→ Records shown

########

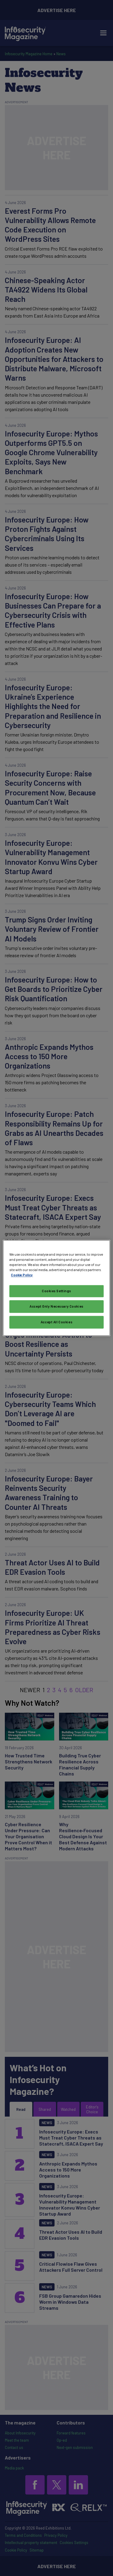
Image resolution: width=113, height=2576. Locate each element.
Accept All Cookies (56, 1322)
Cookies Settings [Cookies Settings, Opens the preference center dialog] (56, 1291)
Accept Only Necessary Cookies (56, 1307)
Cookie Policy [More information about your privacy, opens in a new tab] (22, 1275)
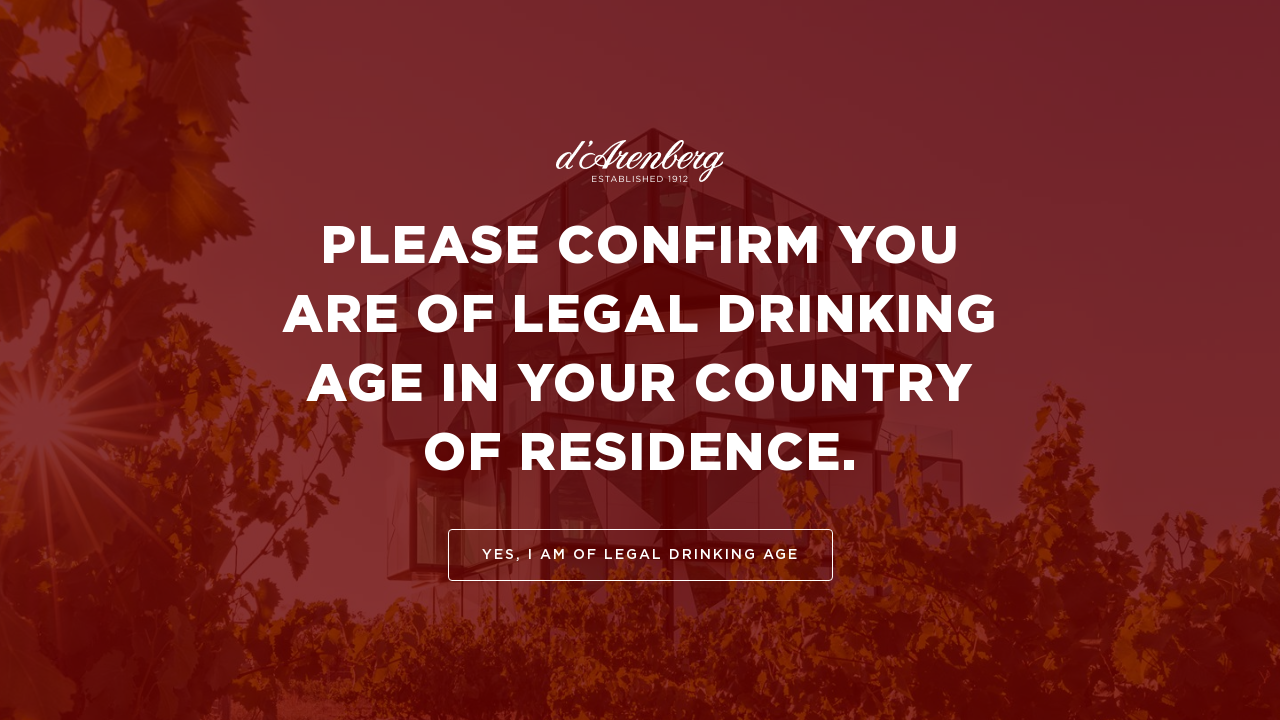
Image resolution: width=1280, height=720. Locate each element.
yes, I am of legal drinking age (640, 555)
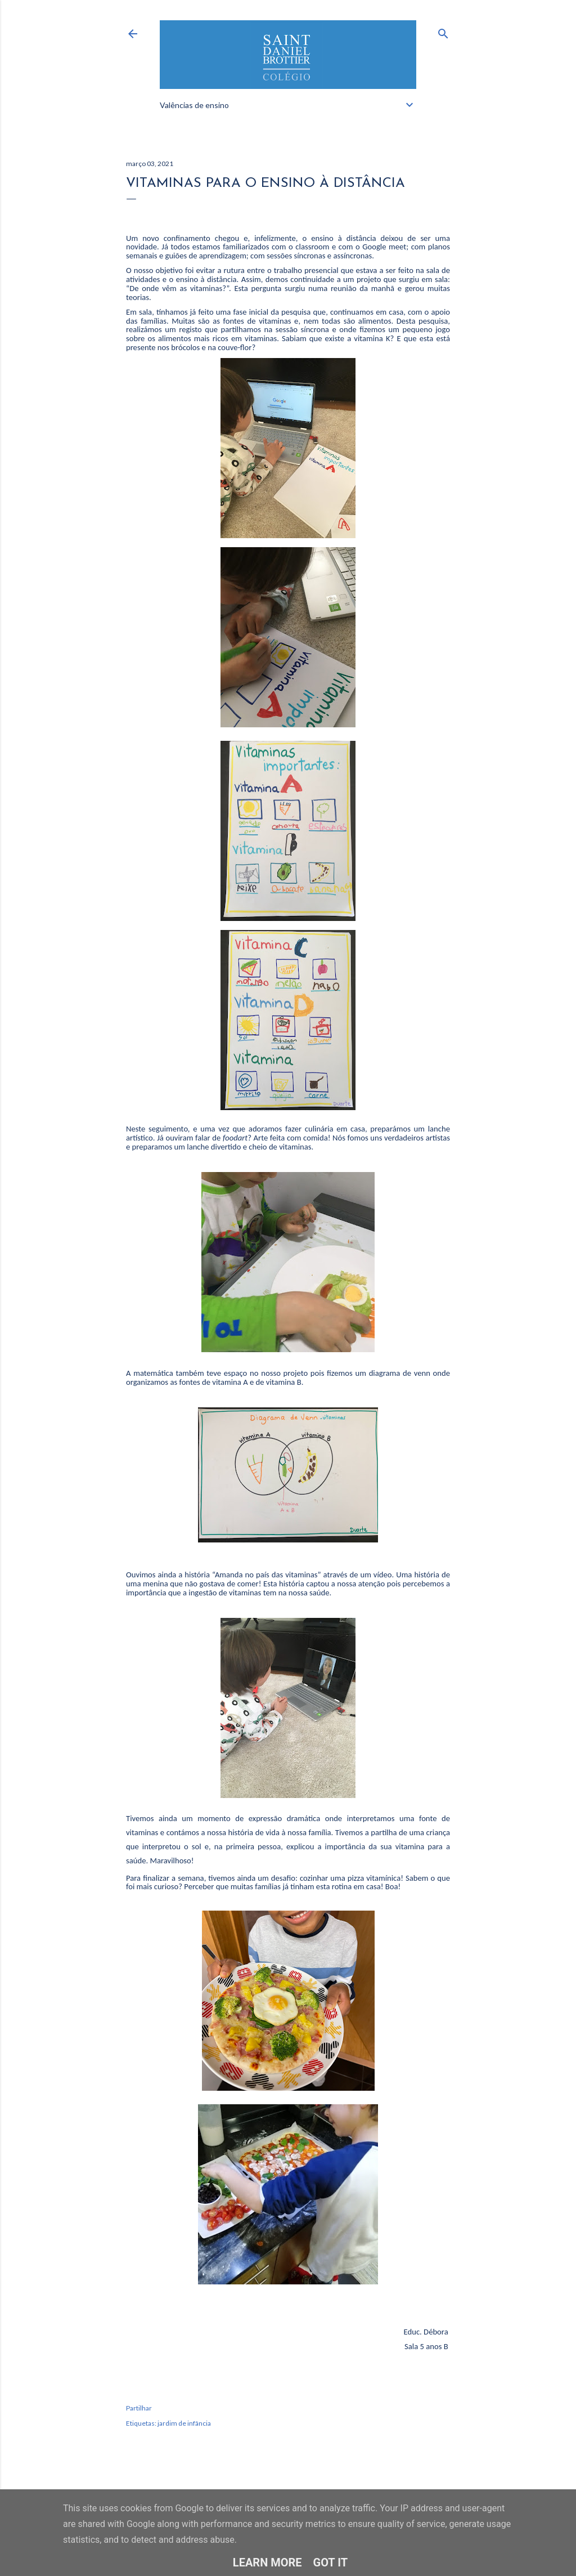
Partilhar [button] (139, 2408)
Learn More (267, 2562)
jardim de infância (184, 2423)
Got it (330, 2562)
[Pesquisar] (443, 31)
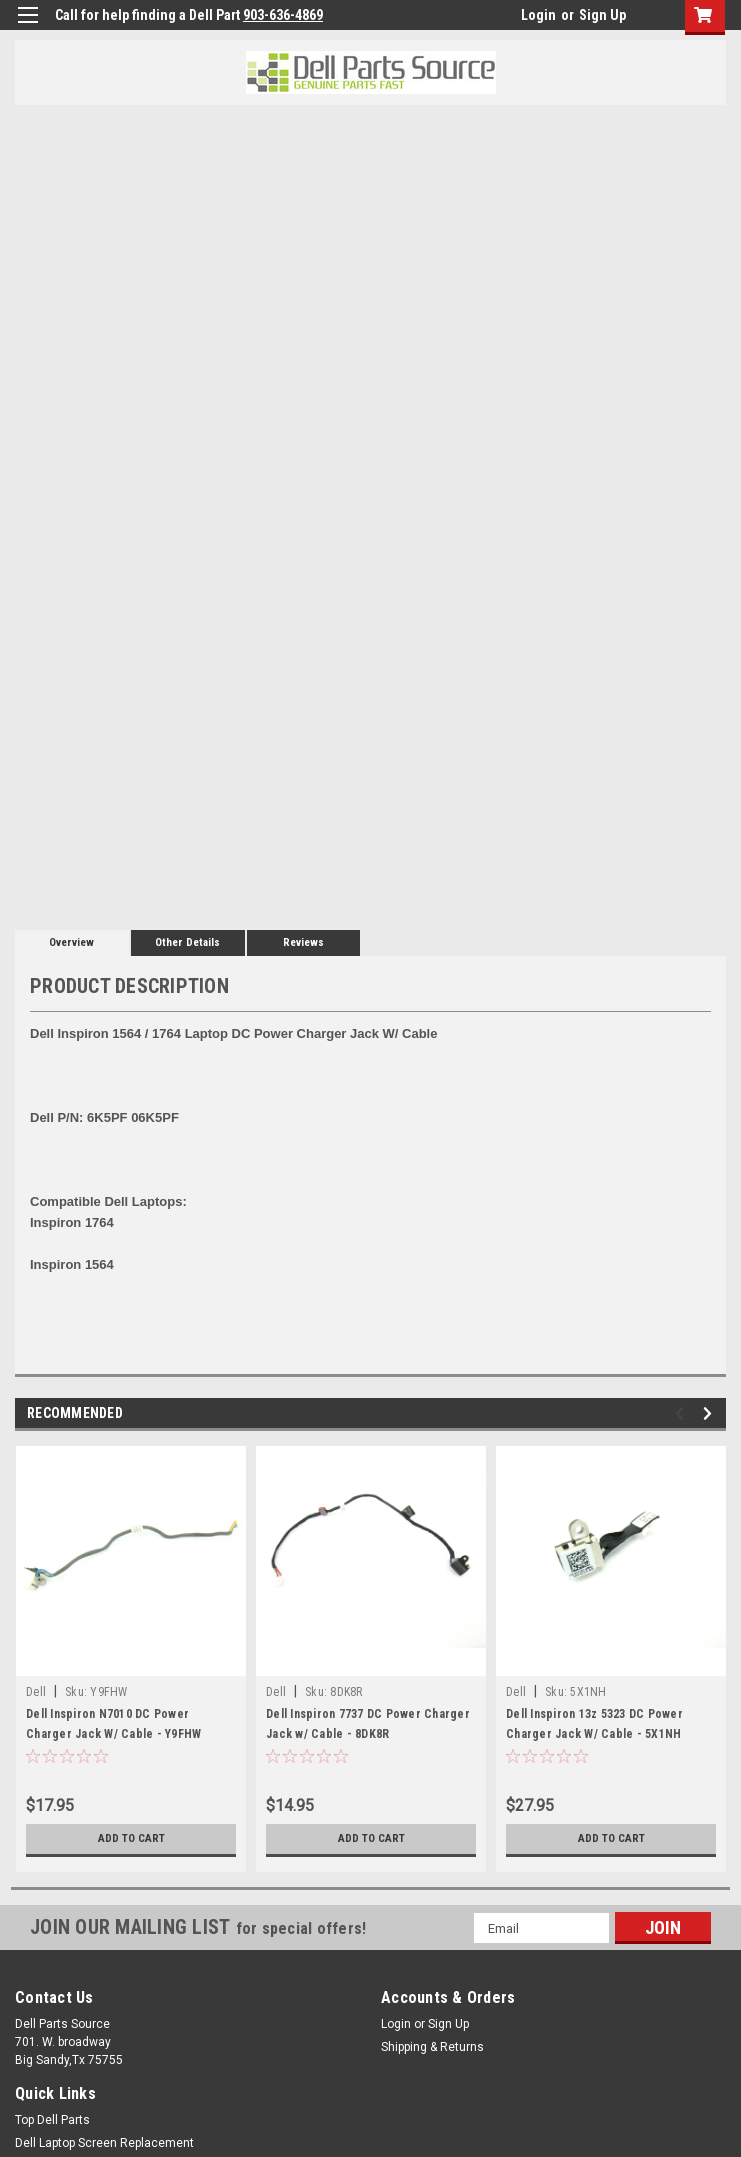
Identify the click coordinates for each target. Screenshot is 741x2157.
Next (710, 1413)
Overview (71, 942)
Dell (36, 1692)
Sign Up (602, 15)
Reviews (303, 942)
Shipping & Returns (432, 2047)
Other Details (187, 942)
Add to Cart (131, 1839)
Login (538, 15)
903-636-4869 (283, 15)
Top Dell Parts (52, 2120)
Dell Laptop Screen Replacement (104, 2143)
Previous (682, 1413)
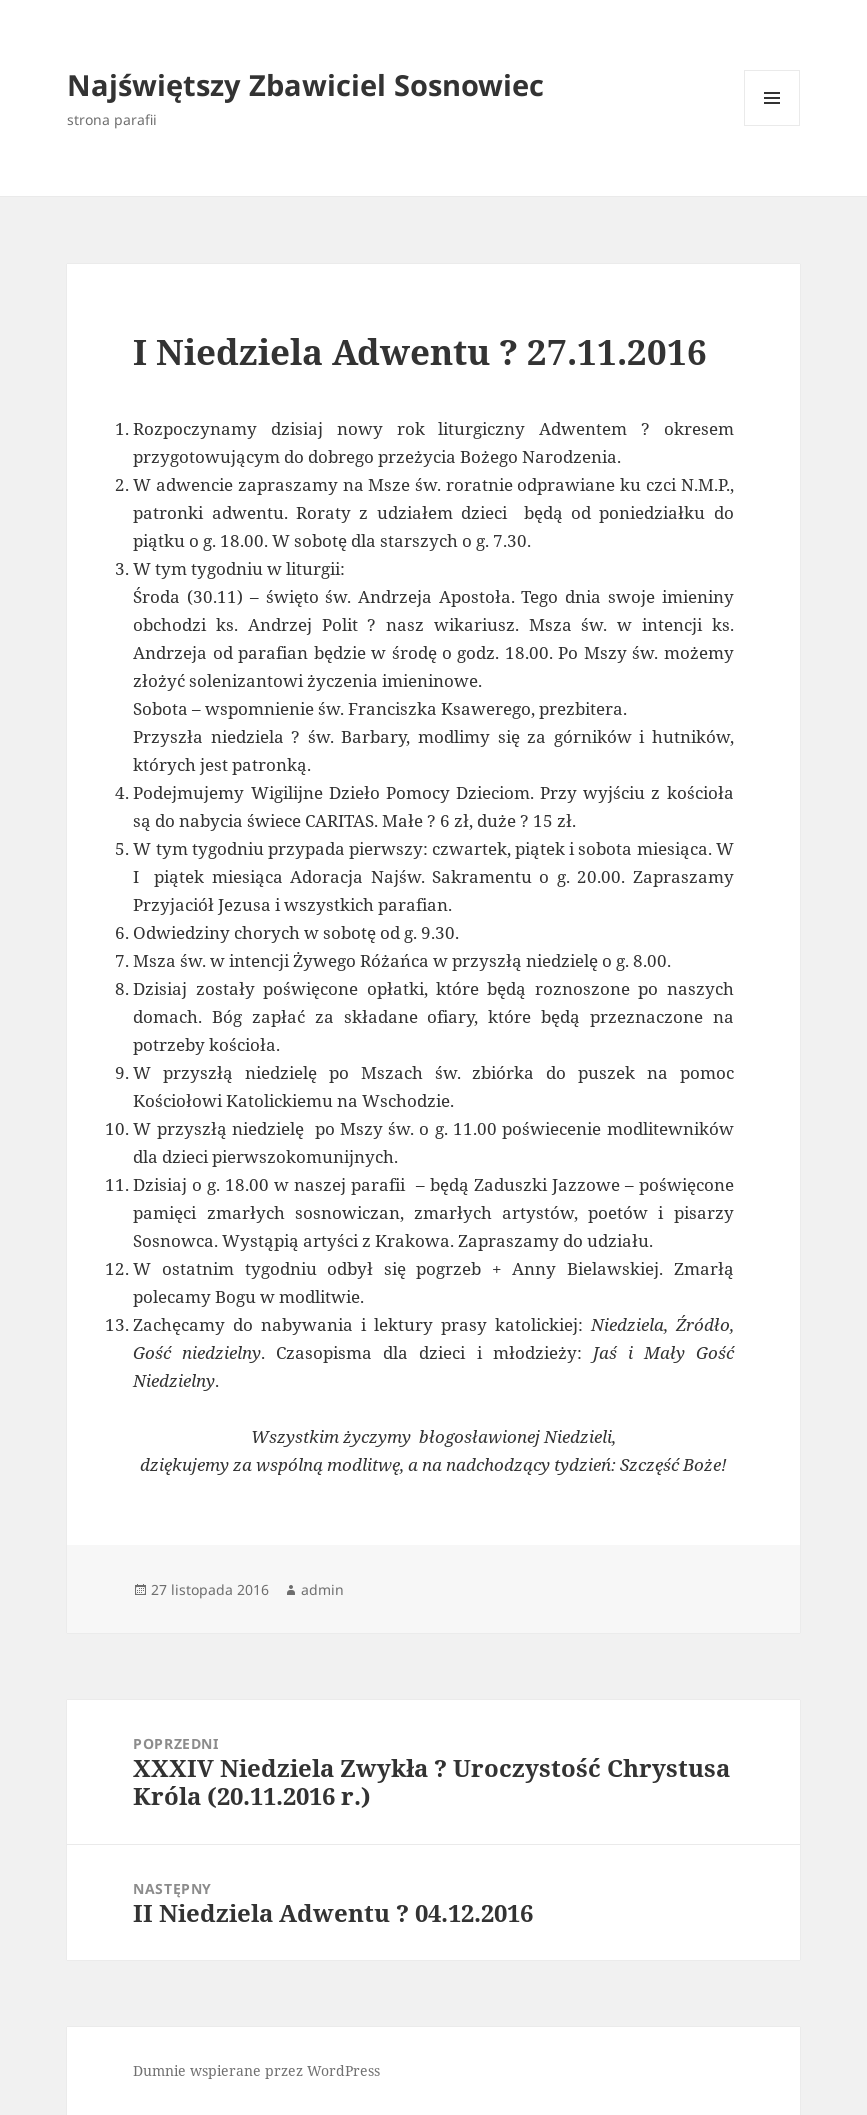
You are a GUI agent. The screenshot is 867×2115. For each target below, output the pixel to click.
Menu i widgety (772, 125)
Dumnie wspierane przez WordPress (256, 2070)
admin (322, 1589)
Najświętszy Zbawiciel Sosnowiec (305, 84)
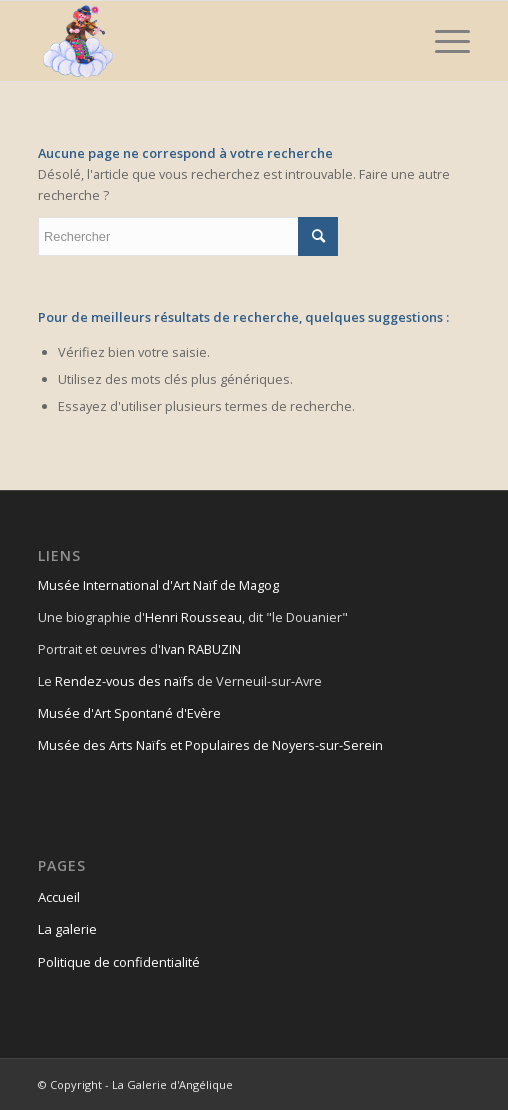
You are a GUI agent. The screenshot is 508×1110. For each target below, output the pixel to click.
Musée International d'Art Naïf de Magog (158, 585)
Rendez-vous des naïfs (124, 681)
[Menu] (442, 41)
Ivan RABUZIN (201, 649)
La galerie (67, 929)
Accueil (59, 897)
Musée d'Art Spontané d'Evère (129, 713)
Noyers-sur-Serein (327, 745)
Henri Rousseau (193, 617)
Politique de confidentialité (119, 962)
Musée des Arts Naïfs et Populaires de (155, 745)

########

→ Task instructions
Quote every entry exactly, with the pictures omitted.

→ Response to the exercise
Image resolution: width=113, height=2576. Locate each element.
Accept All Cookies (56, 1322)
Cookies Settings [Cookies Settings, Opens the preference center dialog] (56, 1291)
Accept Only Necessary Cookies (56, 1307)
Cookie Policy [More information about your privacy, opens in a new tab] (22, 1275)
Image resolution: width=1280, height=720. Locate each element.
yes, I am of legal drinking age (640, 555)
Partilhar [button] (139, 2408)
Learn More (267, 2562)
jardim de infância (184, 2423)
Got it (330, 2562)
[Pesquisar] (443, 31)
Identify the click coordinates for each target. Screenshot is 741x2157.
Next (710, 1413)
Overview (71, 942)
Dell (36, 1692)
Sign Up (602, 15)
Reviews (303, 942)
Shipping & Returns (432, 2047)
Other Details (187, 942)
Add to Cart (131, 1839)
Login (538, 15)
903-636-4869 (283, 15)
Top Dell Parts (52, 2120)
Dell Laptop Screen Replacement (104, 2143)
Previous (682, 1413)
You are a GUI agent. The screenshot is 867×2115. For each target below, output the pixel to click.
Menu i widgety (772, 125)
Dumnie wspierane przez WordPress (256, 2070)
admin (322, 1589)
Najświętszy Zbawiciel Sosnowiec (305, 84)
You are a GUI agent. The screenshot is 508×1110. For each target below, output the pixel to click.
Musée International d'Art Naïf de Magog (158, 585)
Rendez-vous des naïfs (124, 681)
[Menu] (442, 41)
Ivan RABUZIN (201, 649)
La galerie (67, 929)
Accueil (59, 897)
Musée d'Art Spontané d'Evère (129, 713)
Noyers-sur-Serein (327, 745)
Henri Rousseau (193, 617)
Politique de confidentialité (119, 962)
Musée des Arts Naïfs et Populaires de (155, 745)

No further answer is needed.